:: Provided data ::
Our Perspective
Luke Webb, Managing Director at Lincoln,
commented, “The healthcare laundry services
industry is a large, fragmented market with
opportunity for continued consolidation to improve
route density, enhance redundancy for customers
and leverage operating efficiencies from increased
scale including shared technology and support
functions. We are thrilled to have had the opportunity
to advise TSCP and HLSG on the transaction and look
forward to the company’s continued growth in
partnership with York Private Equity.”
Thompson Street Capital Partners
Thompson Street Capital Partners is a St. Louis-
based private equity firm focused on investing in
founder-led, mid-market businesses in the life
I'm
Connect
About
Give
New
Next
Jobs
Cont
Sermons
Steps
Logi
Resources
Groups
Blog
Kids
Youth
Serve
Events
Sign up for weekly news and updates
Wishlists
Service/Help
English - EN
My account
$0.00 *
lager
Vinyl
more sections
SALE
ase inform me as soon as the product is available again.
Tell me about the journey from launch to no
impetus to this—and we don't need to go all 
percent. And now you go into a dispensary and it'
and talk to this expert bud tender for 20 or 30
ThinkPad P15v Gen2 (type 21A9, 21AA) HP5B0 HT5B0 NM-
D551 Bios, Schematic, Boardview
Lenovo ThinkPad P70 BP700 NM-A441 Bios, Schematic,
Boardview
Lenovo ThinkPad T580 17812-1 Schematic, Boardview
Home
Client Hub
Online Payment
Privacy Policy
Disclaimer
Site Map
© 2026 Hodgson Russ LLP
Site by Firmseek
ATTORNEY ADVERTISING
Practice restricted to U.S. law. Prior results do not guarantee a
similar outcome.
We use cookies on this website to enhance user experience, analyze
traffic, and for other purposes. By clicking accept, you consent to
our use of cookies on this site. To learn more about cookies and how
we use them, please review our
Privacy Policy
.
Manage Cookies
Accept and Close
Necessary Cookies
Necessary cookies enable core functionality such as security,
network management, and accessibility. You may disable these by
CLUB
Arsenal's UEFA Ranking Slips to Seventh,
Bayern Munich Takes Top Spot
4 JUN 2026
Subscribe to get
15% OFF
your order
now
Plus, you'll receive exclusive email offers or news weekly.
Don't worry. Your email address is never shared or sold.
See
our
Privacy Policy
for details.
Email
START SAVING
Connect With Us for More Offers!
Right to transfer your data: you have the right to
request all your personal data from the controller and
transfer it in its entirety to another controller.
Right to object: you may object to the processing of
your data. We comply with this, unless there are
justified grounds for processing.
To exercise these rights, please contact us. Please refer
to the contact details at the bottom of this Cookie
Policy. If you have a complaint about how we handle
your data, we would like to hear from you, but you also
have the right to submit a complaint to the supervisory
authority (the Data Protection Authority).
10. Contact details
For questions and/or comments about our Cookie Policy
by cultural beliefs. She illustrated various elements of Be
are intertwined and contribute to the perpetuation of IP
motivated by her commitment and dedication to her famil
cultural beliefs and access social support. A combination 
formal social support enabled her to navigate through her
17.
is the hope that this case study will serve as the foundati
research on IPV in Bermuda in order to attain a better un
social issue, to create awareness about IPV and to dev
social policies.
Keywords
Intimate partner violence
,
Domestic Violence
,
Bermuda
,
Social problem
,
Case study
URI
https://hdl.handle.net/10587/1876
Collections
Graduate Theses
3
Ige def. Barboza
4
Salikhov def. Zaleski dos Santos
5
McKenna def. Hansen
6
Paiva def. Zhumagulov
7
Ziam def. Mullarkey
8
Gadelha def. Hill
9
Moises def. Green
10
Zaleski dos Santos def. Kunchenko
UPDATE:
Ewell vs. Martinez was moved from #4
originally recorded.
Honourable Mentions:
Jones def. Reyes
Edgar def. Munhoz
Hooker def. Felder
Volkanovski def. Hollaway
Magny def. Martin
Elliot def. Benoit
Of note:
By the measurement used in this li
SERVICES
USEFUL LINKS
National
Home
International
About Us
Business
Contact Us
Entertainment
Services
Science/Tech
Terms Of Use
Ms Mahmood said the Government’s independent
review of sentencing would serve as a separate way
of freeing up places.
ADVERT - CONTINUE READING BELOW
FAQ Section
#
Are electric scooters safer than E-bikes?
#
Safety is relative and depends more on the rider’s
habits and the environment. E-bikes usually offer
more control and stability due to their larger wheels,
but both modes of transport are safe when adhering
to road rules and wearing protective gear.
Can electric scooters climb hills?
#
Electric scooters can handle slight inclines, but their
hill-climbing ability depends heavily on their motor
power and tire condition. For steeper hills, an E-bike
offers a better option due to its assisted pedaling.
:::
:: Provided data ::
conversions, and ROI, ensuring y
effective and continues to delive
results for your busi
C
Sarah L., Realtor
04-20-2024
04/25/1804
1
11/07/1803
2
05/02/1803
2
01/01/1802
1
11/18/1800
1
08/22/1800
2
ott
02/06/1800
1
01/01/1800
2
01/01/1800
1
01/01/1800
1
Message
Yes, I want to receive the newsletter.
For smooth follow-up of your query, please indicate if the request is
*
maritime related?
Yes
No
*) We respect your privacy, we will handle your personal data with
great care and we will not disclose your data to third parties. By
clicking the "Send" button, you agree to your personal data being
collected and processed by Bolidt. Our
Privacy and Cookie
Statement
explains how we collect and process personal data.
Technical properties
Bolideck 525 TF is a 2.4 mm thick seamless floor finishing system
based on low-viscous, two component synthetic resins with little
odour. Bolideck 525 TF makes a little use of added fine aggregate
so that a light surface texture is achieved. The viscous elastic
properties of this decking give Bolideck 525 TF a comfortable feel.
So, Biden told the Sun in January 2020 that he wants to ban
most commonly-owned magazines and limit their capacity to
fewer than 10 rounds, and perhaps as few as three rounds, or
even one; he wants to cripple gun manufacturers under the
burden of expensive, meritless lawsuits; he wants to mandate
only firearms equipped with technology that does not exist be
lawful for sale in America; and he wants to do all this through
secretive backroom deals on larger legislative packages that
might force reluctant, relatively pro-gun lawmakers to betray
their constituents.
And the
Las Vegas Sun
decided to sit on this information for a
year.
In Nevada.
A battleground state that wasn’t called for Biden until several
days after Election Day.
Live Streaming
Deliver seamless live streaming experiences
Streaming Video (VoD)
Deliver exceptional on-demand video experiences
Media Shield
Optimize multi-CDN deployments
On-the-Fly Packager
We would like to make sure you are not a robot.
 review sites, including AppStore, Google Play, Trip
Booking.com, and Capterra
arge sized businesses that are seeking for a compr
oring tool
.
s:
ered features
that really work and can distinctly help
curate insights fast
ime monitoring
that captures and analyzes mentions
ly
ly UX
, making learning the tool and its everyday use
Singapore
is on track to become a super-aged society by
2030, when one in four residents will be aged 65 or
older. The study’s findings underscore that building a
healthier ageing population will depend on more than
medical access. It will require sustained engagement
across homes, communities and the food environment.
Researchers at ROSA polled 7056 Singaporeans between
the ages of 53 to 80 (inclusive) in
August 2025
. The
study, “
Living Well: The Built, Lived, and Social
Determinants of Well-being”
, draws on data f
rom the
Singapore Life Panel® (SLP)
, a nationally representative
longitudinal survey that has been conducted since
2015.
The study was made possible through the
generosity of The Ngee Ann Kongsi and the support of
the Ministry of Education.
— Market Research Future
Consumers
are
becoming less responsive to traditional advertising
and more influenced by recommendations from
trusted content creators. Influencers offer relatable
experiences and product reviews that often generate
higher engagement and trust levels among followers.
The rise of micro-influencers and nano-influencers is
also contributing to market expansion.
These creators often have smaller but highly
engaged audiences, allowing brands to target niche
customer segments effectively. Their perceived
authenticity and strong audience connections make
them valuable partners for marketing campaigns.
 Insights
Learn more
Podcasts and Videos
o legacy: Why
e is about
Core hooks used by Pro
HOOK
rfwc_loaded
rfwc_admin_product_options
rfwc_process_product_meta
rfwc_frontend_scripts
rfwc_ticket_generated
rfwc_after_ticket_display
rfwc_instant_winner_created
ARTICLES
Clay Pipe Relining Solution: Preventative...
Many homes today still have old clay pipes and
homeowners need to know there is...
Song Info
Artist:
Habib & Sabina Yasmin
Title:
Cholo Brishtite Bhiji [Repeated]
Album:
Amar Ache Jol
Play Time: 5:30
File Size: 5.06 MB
:::
Task goal:
Report, using only a number, how many lines above hold the word "Capital".

Written response:
2